I read an article on the story behind this song. In it Jason Gray says this:
“Most, if not all, of the time I really don’t want to sin, so that I do so seemingly against my own will. Or as the apostle Paul famously said, “I decide to do good, but I don’t really do it; I decide not to do bad, but then I do it anyway…”
So sin begins to look more like addiction than anything else, as though there is a ravenous hunger deep inside of me that demands to be fed. What is that hunger, I wonder? Genesis Chapter 3 tells us that one of the first consequences of sin entering the world is that the ground would be cursed, that we would eat by the sweat of our brow and the soil would produce weeds and thistles. This carries in it the idea of futility: that our efforts are frustrated, that no matter what we do, we feel it’s never enough–that perhaps we are never enough.”
Oh, how I can relate. I have been ready to throw in the towel. I am “afraid I’ll never be enough.” Why? Because I have been trying to do it on my own. No matter how much effort I put into it, I am doomed to fail on my own. Only when I realize who God says I am and rely on Him to lead me will I have success.
Who does God say I am?
Colossians 3:12 AMP says I am “well-beloved [by God Himself,”
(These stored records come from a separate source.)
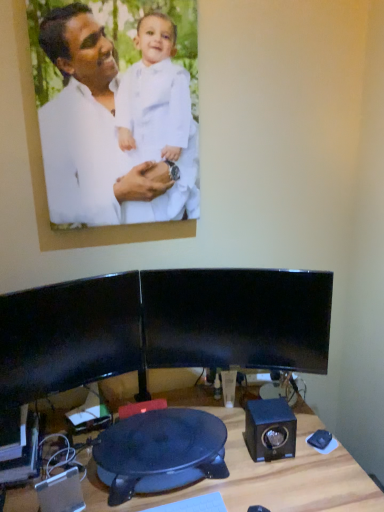 Where is `free space to the left of blue matte speaker at lower right, which appears as the 2th speaker when viewed from the front`? free space to the left of blue matte speaker at lower right, which appears as the 2th speaker when viewed from the front is located at coordinates coord(228,459). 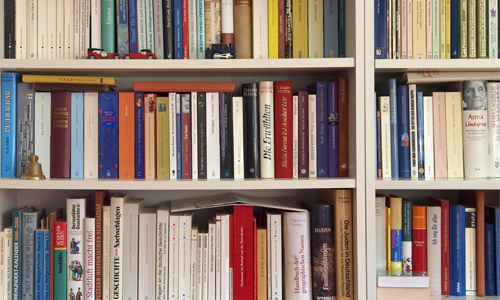 Find the location of a particular element. purple books is located at coordinates (111, 147), (137, 145), (319, 148), (330, 148). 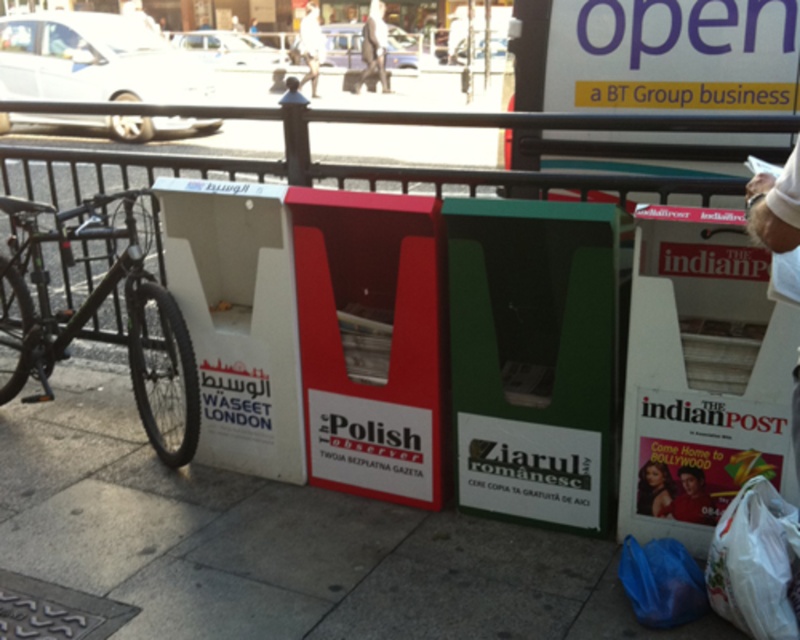 Question: Which point is farther to the camera?

Choices:
 (A) light beige shirt at upper center
 (B) white cardboard sign at center
 (C) blue plastic bag at lower center
 (D) green matte bicycle at left

Answer: (A)

Question: Which object is closer to the camera taking this photo?

Choices:
 (A) blue plastic bag at lower center
 (B) white plastic bag at lower right

Answer: (B)

Question: Which point appears closest to the camera in this image?

Choices:
 (A) (376, 61)
 (B) (168, 374)
 (C) (300, 496)

Answer: (C)

Question: Can you confirm if white cardboard sign at center is smaller than light beige shirt at upper center?

Choices:
 (A) yes
 (B) no

Answer: (A)

Question: Does light gray shirt at center have a smaller size compared to light beige shirt at upper center?

Choices:
 (A) yes
 (B) no

Answer: (A)

Question: Is green matte bicycle at left smaller than blue plastic bag at lower center?

Choices:
 (A) no
 (B) yes

Answer: (A) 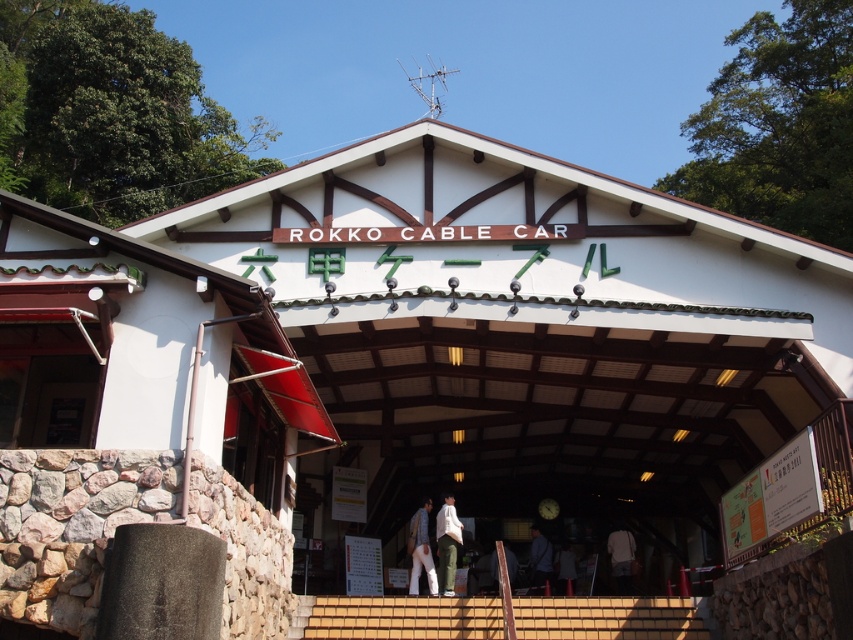 Question: Does brown tile stairs at center appear under light blue jeans at center?

Choices:
 (A) yes
 (B) no

Answer: (B)

Question: Does brown tile stairs at center have a lesser width compared to white fabric at center?

Choices:
 (A) no
 (B) yes

Answer: (A)

Question: Which object appears closest to the camera in this image?

Choices:
 (A) light brown fabric pants at center
 (B) white fabric at center
 (C) green cotton pants at center

Answer: (C)

Question: Which point appears farthest from the camera in this image?

Choices:
 (A) (550, 561)
 (B) (614, 532)
 (C) (556, 564)

Answer: (B)

Question: Does green cotton pants at center have a smaller size compared to white fabric at center?

Choices:
 (A) no
 (B) yes

Answer: (B)

Question: Which point is closer to the camera?

Choices:
 (A) (415, 556)
 (B) (567, 561)
 (C) (685, 605)

Answer: (C) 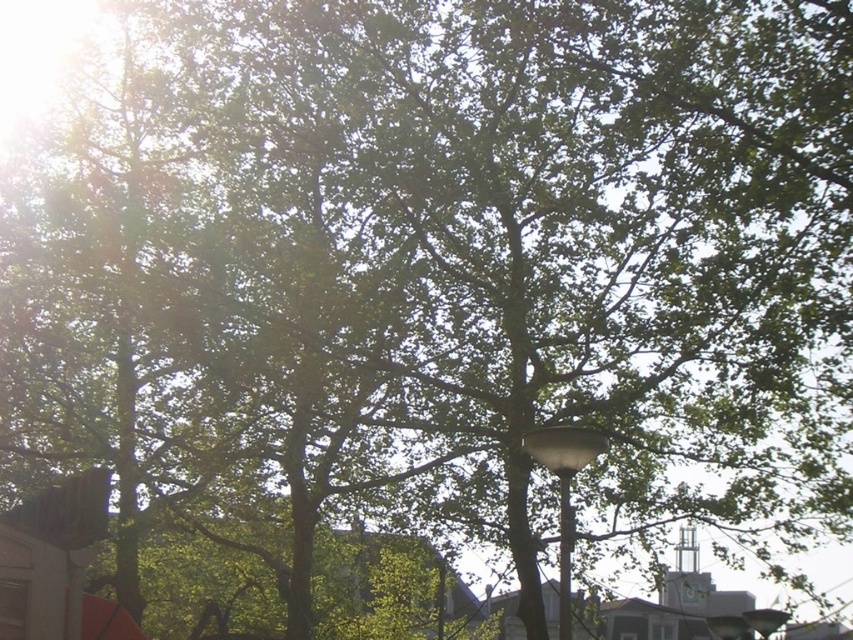 Is green leafy tree at center smaller than white glossy lamp post at center?

No.

Who is shorter, green leafy tree at center or white glossy lamp post at center?

white glossy lamp post at center is shorter.

Is point (485, 632) more distant than point (567, 557)?

That is True.

Where is `green leafy tree at center`? This screenshot has height=640, width=853. green leafy tree at center is located at coordinates (387, 589). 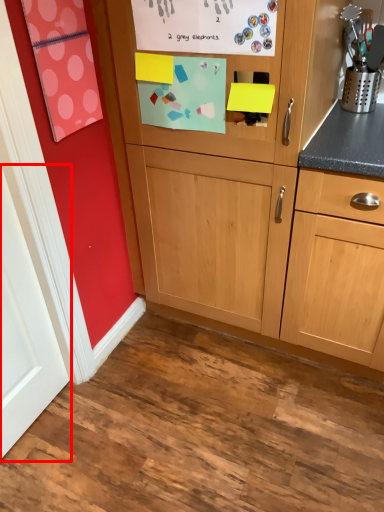 Question: From the image's perspective, considering the relative positions of door (annotated by the red box) and cabinetry in the image provided, where is door (annotated by the red box) located with respect to the staircase?

Choices:
 (A) above
 (B) below

Answer: (B) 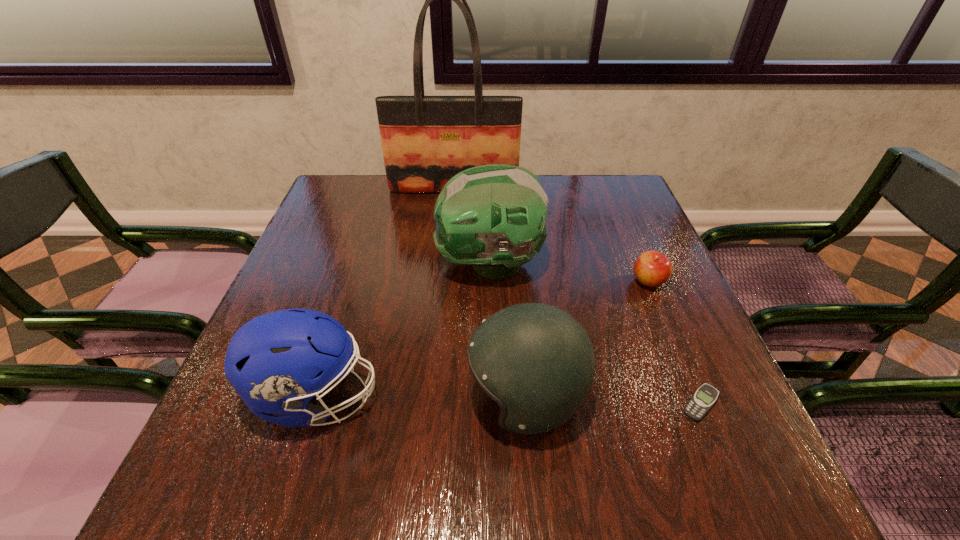 Identify which football helmet is the nearest to the farthest object. Please provide its 2D coordinates. Your answer should be formatted as a tuple, i.e. [(x, y)], where the tuple contains the x and y coordinates of a point satisfying the conditions above.

[(493, 216)]

At what (x,y) coordinates should I click in order to perform the action: click on vacant region that satisfies the following two spatial constraints: 1. on the front-facing side of the beeper; 2. on the right side of the shopping bag. Please return your answer as a coordinate pair (x, y). The image size is (960, 540). Looking at the image, I should click on (435, 404).

You are a GUI agent. You are given a task and a screenshot of the screen. Output one action in this format:
    pyautogui.click(x=<x>, y=<y>)
    Task: Click on the free space that satisfies the following two spatial constraints: 1. on the visor of the beeper; 2. on the left side of the second tallest object
    This screenshot has height=540, width=960.
    Given the screenshot: What is the action you would take?
    pyautogui.click(x=492, y=404)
1 John 3:12 NASB tells us “now we are children of God,”
Zephaniah 3:17 NIV states “The Lord your God is with you…He will take great delight in you; He will rejoice over you with singing.”
Isaiah 49:16a AMP reminds us “Behold, I have indelibly imprinted (tattooed a picture of) you on the palm of each of My hands;”
Think about Isaiah 49:16 for a minute. Can you imagine the pain of having something inscribed (or tattooed) on the palm of your hand? How much more painful was it for God to sacrifice His only Son for me? I need to remind myself that God gave up everything for me so I don’t have to do life on my own.
All I need to do is ask God…
If I’m Your beloved, can You help me believe it?